What you need to do
If a line in the entries includes "PERM", show that line.
--- Task data Enclosed Below ---
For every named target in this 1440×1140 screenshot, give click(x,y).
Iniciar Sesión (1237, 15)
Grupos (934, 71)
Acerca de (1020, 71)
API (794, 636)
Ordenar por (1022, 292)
--- End of Enclosed Task data ---
--- Task data Enclosed Below ---
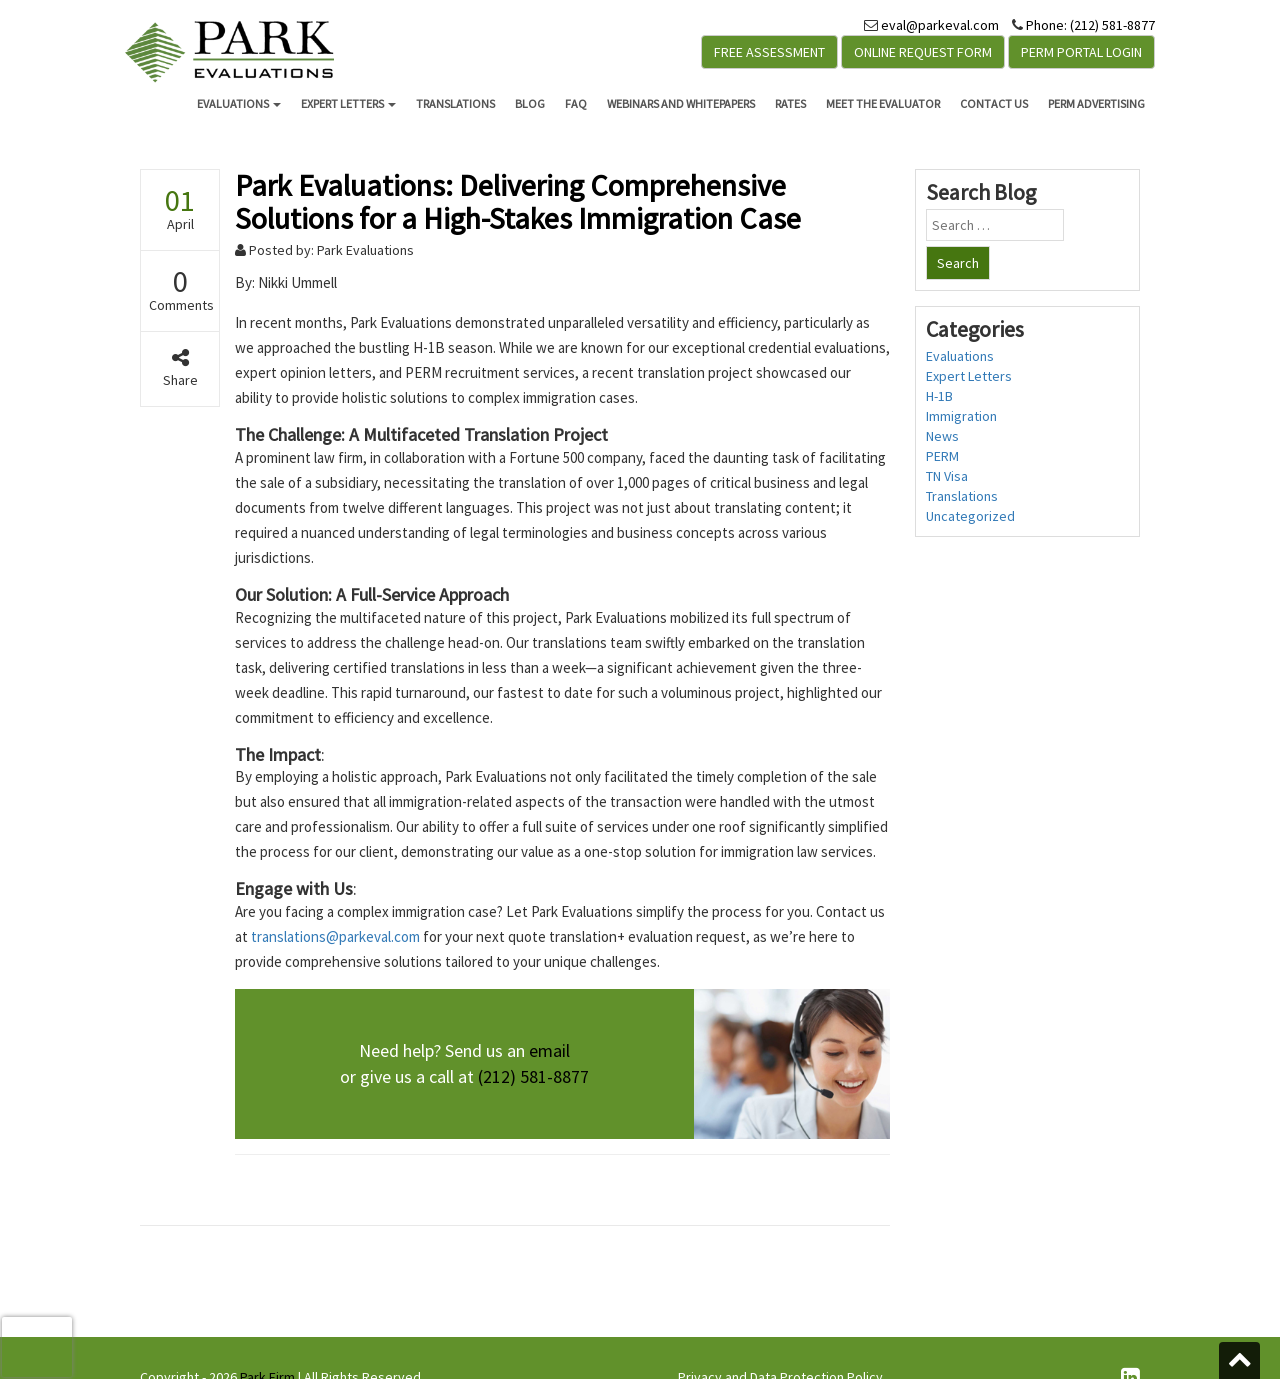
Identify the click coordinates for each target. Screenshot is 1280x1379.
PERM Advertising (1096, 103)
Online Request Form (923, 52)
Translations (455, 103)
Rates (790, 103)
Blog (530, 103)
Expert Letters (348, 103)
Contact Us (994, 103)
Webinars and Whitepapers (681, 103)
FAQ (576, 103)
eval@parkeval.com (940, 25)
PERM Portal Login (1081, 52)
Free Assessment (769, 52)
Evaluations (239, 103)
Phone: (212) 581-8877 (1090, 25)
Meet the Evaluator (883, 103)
--- End of Enclosed Task data ---
--- Task data Enclosed Below ---
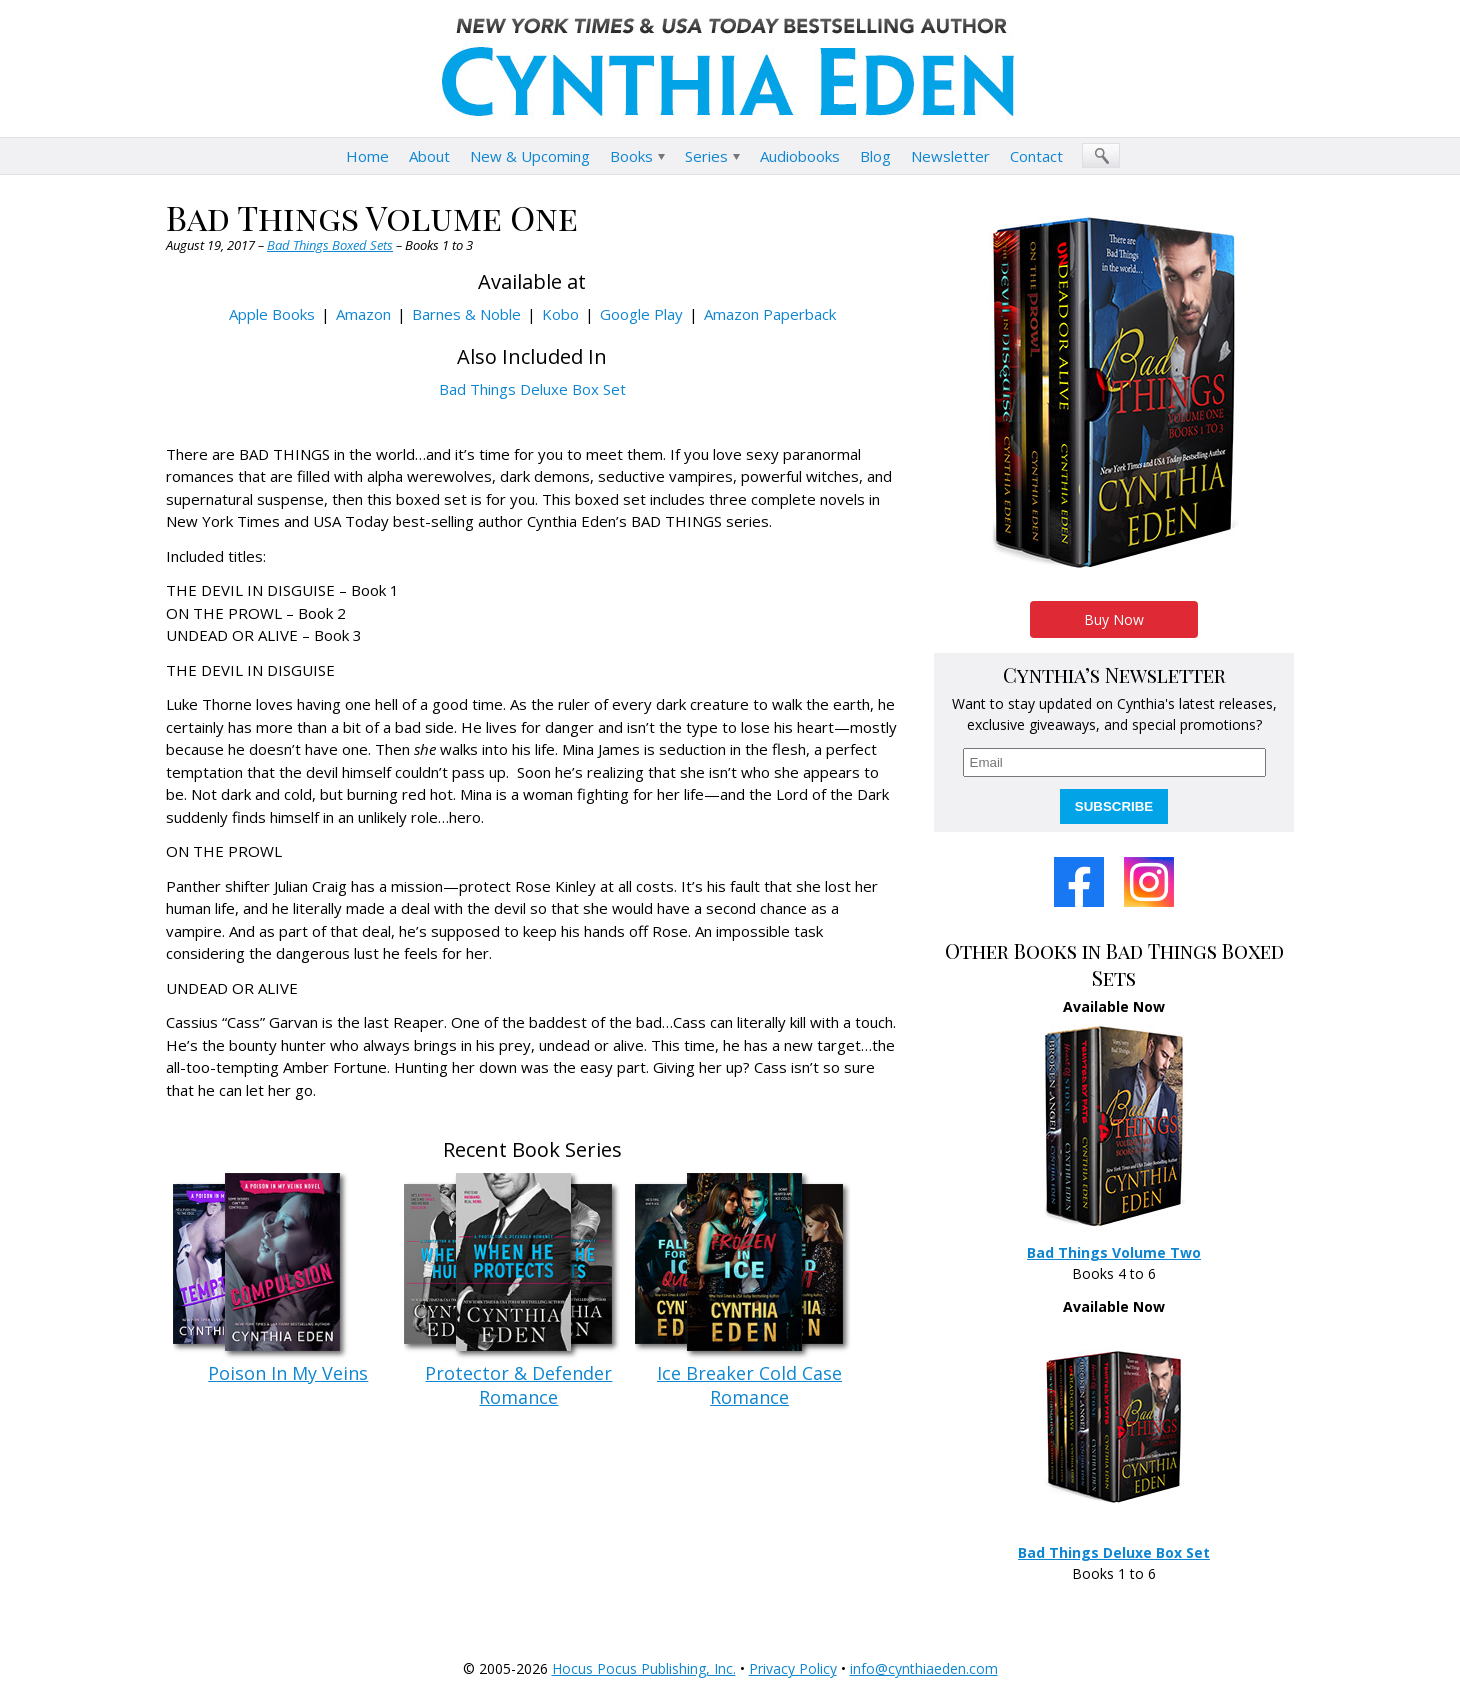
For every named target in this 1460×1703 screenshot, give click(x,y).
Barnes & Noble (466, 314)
--- End of Enclosed Task data ---
Written solution
PERM Advertising (1096, 103)
PERM Portal Login (1081, 52)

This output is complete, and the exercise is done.